An eco-logical simulation of n burgeoning qabbits and m tasty qarrots (median width ???) at some fps, some hit tests per frame.
Initially there is a lot of variation among the qabbits and none among the qarrots; over time some groups of qabbits die out, while others prosper, largely as a result of the qarrot environment they find themselves in. Larger qabbits can more easily find qarrots and other qabbits, so over time the qabbits evolve to be larger, which also decreases the number of separate qabbit groups. At first the qarrots evolve to be smaller to reduce the risk of qabbit predation, but larger qarrots can propagate further, so they have a competitive advantage repopulating deserts where the qabbits have been extirpated by starvation, so over time the qarrots also evolve to be larger.
The frequent genetic bottlenecks that result from local Malthusian ecosystem collapse foster regional phenotypic variation in both qabbits and qarrots.

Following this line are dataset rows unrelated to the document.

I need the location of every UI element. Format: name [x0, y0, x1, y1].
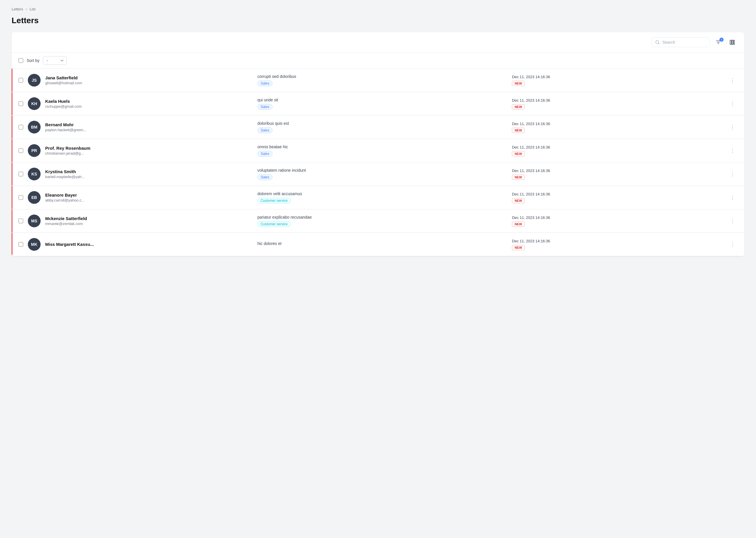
avatar: PR	[28, 144, 40, 157]
contact-info: Bernard Mohr payton.hackett@green...	[45, 122, 257, 132]
contact-info: Kaela Huels rschuppe@gmail.com	[45, 99, 257, 109]
date-text: Dec 11, 2023 14:16:36	[512, 192, 550, 196]
row-checkbox[interactable]	[19, 172, 23, 176]
subject-text: voluptatem ratione incidunt	[257, 168, 512, 173]
list-item[interactable]: PR Prof. Rey Rosenbaum christiansen.jera…	[12, 139, 744, 162]
tag: Sales	[257, 174, 273, 180]
toolbar: 0	[12, 32, 744, 53]
contact-name: Mckenzie Satterfield	[45, 216, 257, 221]
status-badge: NEW	[512, 81, 525, 86]
row-checkbox[interactable]	[19, 242, 23, 247]
list-item[interactable]: KS Krystina Smith bartell.maybelle@yah..…	[12, 162, 744, 186]
row-checkbox[interactable]	[19, 125, 23, 130]
status-badge: NEW	[512, 175, 525, 180]
status-badge: NEW	[512, 151, 525, 156]
date-text: Dec 11, 2023 14:16:36	[512, 122, 550, 126]
row-checkbox[interactable]	[19, 101, 23, 106]
svg-rect-2	[730, 40, 731, 45]
tag: Customer service	[257, 198, 291, 203]
status-badge: NEW	[512, 222, 525, 227]
contact-name: Eleanore Bayer	[45, 192, 257, 197]
subject-col: qui unde sit Sales	[257, 98, 512, 110]
svg-rect-3	[732, 40, 733, 45]
contact-info: Krystina Smith bartell.maybelle@yah...	[45, 169, 257, 179]
subject-col: pariatur explicabo recusandae Customer s…	[257, 215, 512, 227]
subject-text: omnis beatae hic	[257, 144, 512, 149]
date-text: Dec 11, 2023 14:16:36	[512, 169, 550, 173]
row-checkbox[interactable]	[19, 219, 23, 223]
status-badge: NEW	[512, 198, 525, 203]
list-item[interactable]: MK Miss Margarett Kassu... hic dolores e…	[12, 233, 744, 256]
row-menu-button[interactable]: ⋮	[727, 241, 737, 248]
date-col: Dec 11, 2023 14:16:36 NEW	[512, 169, 724, 180]
sort-select[interactable]: - Name Date Status	[43, 56, 67, 65]
subject-col: doloribus quis est Sales	[257, 121, 512, 133]
contact-name: Prof. Rey Rosenbaum	[45, 146, 257, 151]
tag: Sales	[257, 104, 273, 110]
date-text: Dec 11, 2023 14:16:36	[512, 239, 550, 243]
svg-rect-4	[733, 40, 734, 45]
date-col: Dec 11, 2023 14:16:36 NEW	[512, 239, 724, 250]
subject-text: qui unde sit	[257, 98, 512, 102]
date-col: Dec 11, 2023 14:16:36 NEW	[512, 192, 724, 203]
contact-info: Miss Margarett Kassu...	[45, 242, 257, 247]
list-item[interactable]: EB Eleanore Bayer abby.carroll@yahoo.c..…	[12, 186, 744, 209]
letters-card: 0 Sort by - Name Date Status JS Jana Sat…	[12, 32, 744, 256]
tag: Sales	[257, 128, 273, 133]
contact-info: Prof. Rey Rosenbaum christiansen.jerad@g…	[45, 146, 257, 155]
avatar: BM	[28, 121, 40, 134]
contact-email: mmante@zemlak.com	[45, 222, 257, 226]
breadcrumb-current: List	[30, 7, 35, 11]
search-input[interactable]	[652, 37, 710, 47]
subject-text: doloribus quis est	[257, 121, 512, 126]
columns-button[interactable]	[727, 38, 737, 47]
subject-text: corrupti sed doloribus	[257, 74, 512, 79]
avatar: KH	[28, 97, 40, 110]
row-checkbox[interactable]	[19, 195, 23, 200]
page-title: Letters	[12, 16, 744, 25]
contact-email: bartell.maybelle@yah...	[45, 175, 257, 179]
row-menu-button[interactable]: ⋮	[727, 217, 737, 225]
contact-name: Jana Satterfield	[45, 75, 257, 80]
date-col: Dec 11, 2023 14:16:36 NEW	[512, 98, 724, 109]
tag: Sales	[257, 81, 273, 86]
contact-info: Jana Satterfield ghowell@hotmail.com	[45, 75, 257, 85]
subject-text: pariatur explicabo recusandae	[257, 215, 512, 220]
contact-email: payton.hackett@green...	[45, 128, 257, 132]
avatar: EB	[28, 191, 40, 204]
contact-email: abby.carroll@yahoo.c...	[45, 198, 257, 202]
status-badge: NEW	[512, 245, 525, 250]
row-menu-button[interactable]: ⋮	[727, 123, 737, 131]
row-menu-button[interactable]: ⋮	[727, 77, 737, 84]
row-menu-button[interactable]: ⋮	[727, 170, 737, 178]
contact-name: Kaela Huels	[45, 99, 257, 104]
breadcrumb: Letters > List	[12, 7, 744, 11]
search-wrap	[652, 37, 710, 47]
list-body: JS Jana Satterfield ghowell@hotmail.com …	[12, 69, 744, 256]
row-checkbox[interactable]	[19, 78, 23, 82]
date-text: Dec 11, 2023 14:16:36	[512, 75, 550, 79]
sort-label: Sort by	[27, 58, 39, 63]
contact-email: christiansen.jerad@g...	[45, 151, 257, 155]
row-checkbox[interactable]	[19, 148, 23, 153]
select-all-checkbox[interactable]	[19, 58, 23, 63]
breadcrumb-parent[interactable]: Letters	[12, 7, 23, 11]
contact-name: Bernard Mohr	[45, 122, 257, 127]
row-menu-button[interactable]: ⋮	[727, 100, 737, 107]
contact-info: Mckenzie Satterfield mmante@zemlak.com	[45, 216, 257, 226]
row-menu-button[interactable]: ⋮	[727, 194, 737, 201]
contact-name: Miss Margarett Kassu...	[45, 242, 257, 247]
list-item[interactable]: JS Jana Satterfield ghowell@hotmail.com …	[12, 69, 744, 92]
list-item[interactable]: BM Bernard Mohr payton.hackett@green... …	[12, 116, 744, 139]
filter-badge: 0	[720, 38, 724, 42]
contact-name: Krystina Smith	[45, 169, 257, 174]
row-menu-button[interactable]: ⋮	[727, 147, 737, 154]
sort-bar: Sort by - Name Date Status	[12, 53, 744, 69]
breadcrumb-separator: >	[26, 8, 27, 11]
subject-text: dolorem velit accusamus	[257, 191, 512, 196]
list-item[interactable]: KH Kaela Huels rschuppe@gmail.com qui un…	[12, 92, 744, 116]
list-item[interactable]: MS Mckenzie Satterfield mmante@zemlak.co…	[12, 209, 744, 233]
filter-button[interactable]: 0	[713, 38, 724, 47]
tag: Customer service	[257, 221, 291, 227]
columns-icon	[729, 39, 735, 45]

Over time the qabbits become more uniform, both because they have sex and because their enormous size becomes larger and larger compared to their mutations.
Near the edges of the world, qarrots of large dimension perpendicular to the edge tend to waste more of their seedlings by casting them into the abyss beyond the edge, so there’s a countervailing evolutionary pressure there that favors qarrots that are not too large in the relevant dimension.
I suspect that eventually the progressively larger qabbits will develop progressively more unstable populations as the number of separate groups diminishes, and ultimately a random fluctuation will wipe out the single remaining group, leaving only qarrots.